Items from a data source
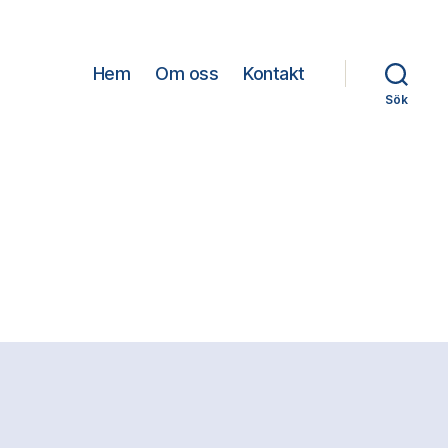
Hem
Om oss
Kontakt
Sök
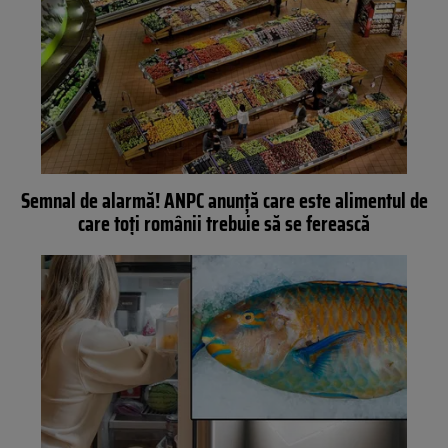
Semnal de alarmă! ANPC anunță care este alimentul de
care toți românii trebuie să se ferească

Your instructions: The answer should be an exact restatement of every entry, with the pictures omitted.

Written answer:
Hem
Om oss
Kontakt
Sök
Semnal de alarmă! ANPC anunță care este alimentul de
care toți românii trebuie să se ferească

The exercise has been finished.